ATI’s production was ably directed by Jeff Stockberger, who not only found the consistent laughs in the theatrical warhorse, but also the humanity that made us care about the people on stage.
Stockberger is also involved in the Beef & Boards’ production of “The Odd Couple” (through Feb. 8), this time starring instead of directing. Also returning are some of the supporting players from ATI’s production. But the results are very different.
The premise of this Broadway smash is simple. Neat freak Felix (the reliable Eddie Curry), tossed out by his wife, moves in with slob friend Oscar Madison (Stockberger), whose wife threw him out not so long ago. The two attempt to navigate life together and, ideally, high hilarity results.
Not the case here, where cheap laughs are solicited by Stockberger's mugging, movement often feels dictated instead of organic, and the Pigeon Sisters seem directed and cast to become nearly identical instead of delightfully individual. Many of the play’s showcase moments—including the “now it’s garbage” plate throw—feel cautiously blocked instead of spontaneous. Here's hoping more peformances help sharpen matters.
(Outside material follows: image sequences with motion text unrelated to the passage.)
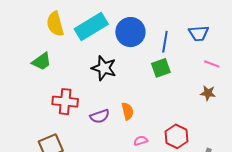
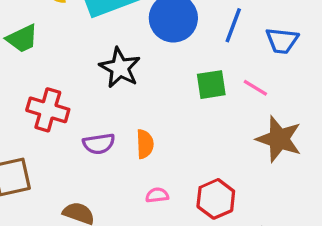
blue line: (165, 42) -> (233, 25), moved
pink line: (212, 64) -> (255, 88), moved
brown star: (208, 93) -> (279, 139), size x1.8

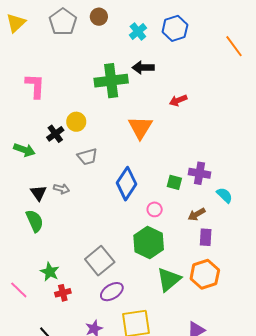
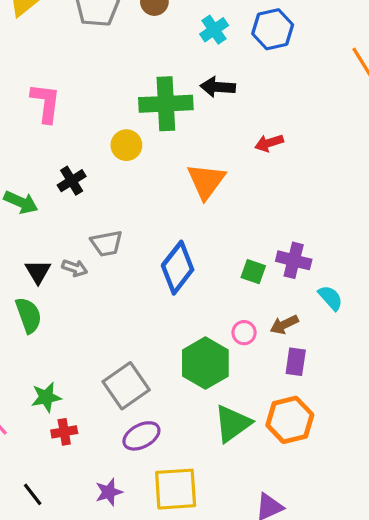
yellow circle: (76, 122) -> (126, 145), moved
gray trapezoid: (87, 157) -> (107, 243), moved
pink circle: (155, 209) -> (244, 333), moved
green star: (50, 272) -> (46, 397), turned 30

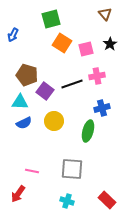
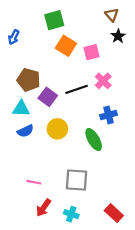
black star: (110, 44) -> (118, 36), moved
pink cross: (97, 76) -> (103, 81), turned -35
green ellipse: (88, 131) -> (94, 140), turned -45
red arrow: (18, 194) -> (44, 208), moved

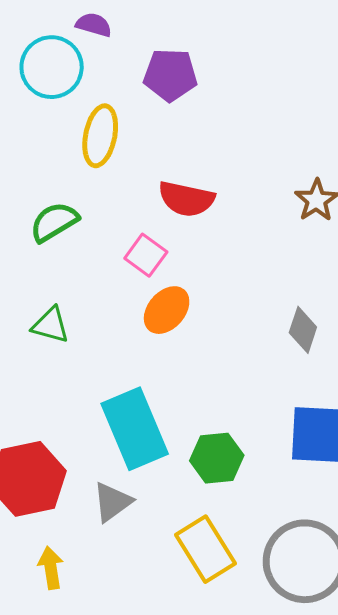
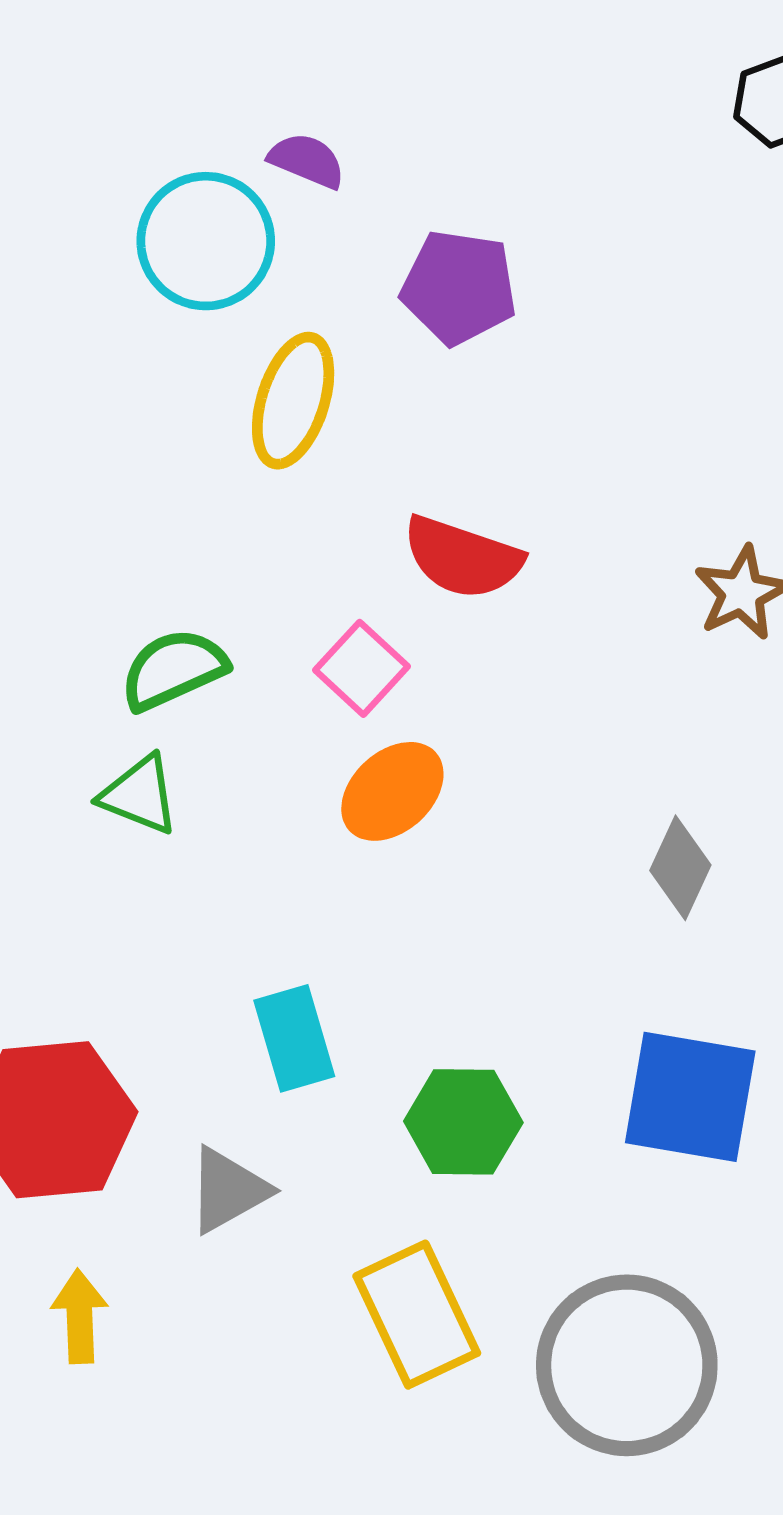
green semicircle: (54, 222) -> (173, 669), moved
cyan rectangle: (135, 429) -> (294, 1038), size x0.6

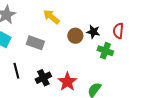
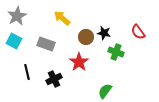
red semicircle: (118, 31) -> (138, 32), moved, turned -42
red star: (67, 82) -> (79, 62), moved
In the door-slamming farces that Beef & Boards often uses to fill its non-musical slots, overtly playing for laughs isn’t such a problem. But Neil Simon’s works require a different approach to maximize their pleasures. Sure, Simon packs his plays with solidly built one-liners. But those don't exist in a vacuum. They play best when they come from characters we care about: They are a lot funnier when they aren't underlined, bolded and italicized.